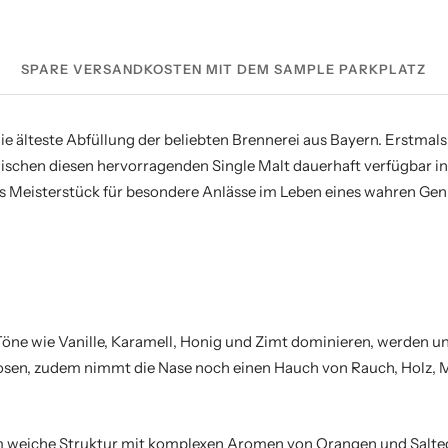
SPARE VERSANDKOSTEN MIT DEM SAMPLE PARKPLATZ
die älteste Abfüllung der beliebten Brennerei aus Bayern. Erstmal
wischen diesen hervorragenden Single Malt dauerhaft verfügbar in 
es Meisterstück für besondere Anlässe im Leben eines wahren Gen
öne wie Vanille, Karamell, Honig und Zimt dominieren, werden u
kosen, zudem nimmt die Nase noch einen Hauch von Rauch, Holz,
weiche Struktur mit komplexen Aromen von Orangen und Salte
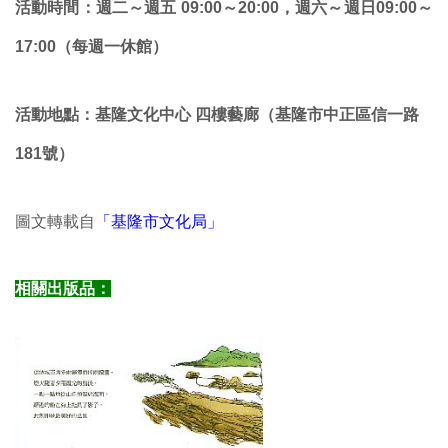
活動時間：
週二～週五 09:00～20
:00，週六～週日09:00～
17:00
（每
週一休館）
活動地點：
基隆文化中心 四樓藝廊（基隆市中正區信一路
181號
）
圖文轉載自
「基隆市文化局」
相關出版品：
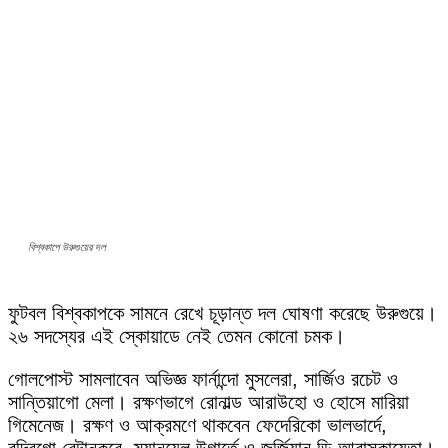
বিশ্বকাপে উরুগুয়ের দল
ফুটবল বিশ্বকাপকে সামনে রেখে চূড়ান্ত দল ঘোষণা করেছে উরুগুয়ে।
২৬ সদস্যের এই স্কোয়াডে নেই তেমন কোনো চমক।
গোলপোস্ট সামলাবেন অভিজ্ঞ ফার্নান্দো মুসলেরা, সার্জিও রচেট ও
সান্তিয়াগো মেলা। রক্ষণভাগে রোনাল্ড আরাউহো ও হোসে মারিয়া
গিমেনেজ। রক্ষণ ও আক্রমণে থাকবেন ফেদেরিকো ভালভার্দে,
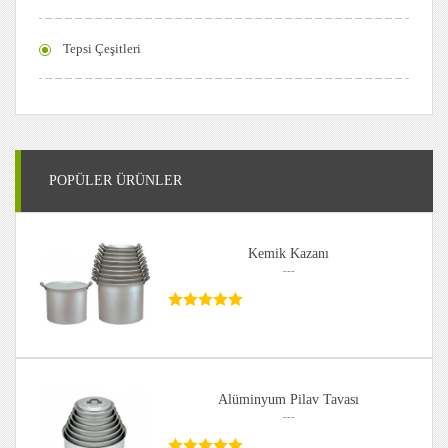
Tepsi Çeşitleri
POPÜLER ÜRÜNLER
Kemik Kazanı
---
Alüminyum Pilav Tavası
---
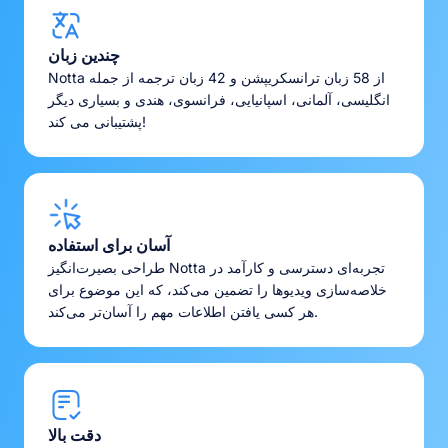
چندین زبان
Notta از 58 زبان ترانسکریپشن و 42 زبان ترجمه از جمله
انگلیسی، آلمانی، اسپانیایی، فرانسوی، هندی و بسیاری دیگر
پشتیبانی می کند!
آسان برای استفاده
طراحی بصیرت‌انگیز Notta تجربه‌ای دسترسی و کارآمد در
خلاصه‌سازی ویدیوها را تضمین می‌کند، که این موضوع برای
هر کسی یافتن اطلاعات مهم را آسان‌تر می‌کند.
دقت بالا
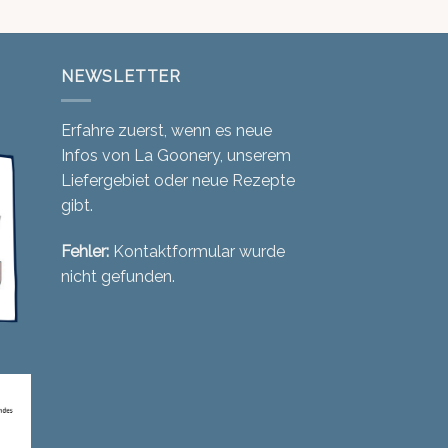
NEWSLETTER
Erfahre zuerst, wenn es neue
Infos von La Goonery, unserem
Liefergebiet oder neue Rezepte
gibt.
Fehler:
Kontaktformular wurde
nicht gefunden.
■ ■ ■ ■ ■ ■ ■
PROBLEM TO SOLVE: The records above are to be copied exactly, with no pictures carried over.

TASK ANSWER:
SPARE VERSANDKOSTEN MIT DEM SAMPLE PARKPLATZ
die älteste Abfüllung der beliebten Brennerei aus Bayern. Erstmal
wischen diesen hervorragenden Single Malt dauerhaft verfügbar in 
es Meisterstück für besondere Anlässe im Leben eines wahren Gen
öne wie Vanille, Karamell, Honig und Zimt dominieren, werden u
kosen, zudem nimmt die Nase noch einen Hauch von Rauch, Holz,
weiche Struktur mit komplexen Aromen von Orangen und Salte
活動時間：
週二～週五 09:00～20
:00，週六～週日09:00～
17:00
（每
週一休館）
活動地點：
基隆文化中心 四樓藝廊（基隆市中正區信一路
181號
）
圖文轉載自
「基隆市文化局」
相關出版品：
বিশ্বকাপে উরুগুয়ের দল
ফুটবল বিশ্বকাপকে সামনে রেখে চূড়ান্ত দল ঘোষণা করেছে উরুগুয়ে।
২৬ সদস্যের এই স্কোয়াডে নেই তেমন কোনো চমক।
গোলপোস্ট সামলাবেন অভিজ্ঞ ফার্নান্দো মুসলেরা, সার্জিও রচেট ও
সান্তিয়াগো মেলা। রক্ষণভাগে রোনাল্ড আরাউহো ও হোসে মারিয়া
গিমেনেজ। রক্ষণ ও আক্রমণে থাকবেন ফেদেরিকো ভালভার্দে,
Tepsi Çeşitleri
POPÜLER ÜRÜNLER
Kemik Kazanı
---
Alüminyum Pilav Tavası
---
چندین زبان
Notta از 58 زبان ترانسکریپشن و 42 زبان ترجمه از جمله
انگلیسی، آلمانی، اسپانیایی، فرانسوی، هندی و بسیاری دیگر
پشتیبانی می کند!
آسان برای استفاده
طراحی بصیرت‌انگیز Notta تجربه‌ای دسترسی و کارآمد در
خلاصه‌سازی ویدیوها را تضمین می‌کند، که این موضوع برای
هر کسی یافتن اطلاعات مهم را آسان‌تر می‌کند.
دقت بالا
NEWSLETTER
Erfahre zuerst, wenn es neue
Infos von La Goonery, unserem
Liefergebiet oder neue Rezepte
gibt.
Fehler:
Kontaktformular wurde
nicht gefunden.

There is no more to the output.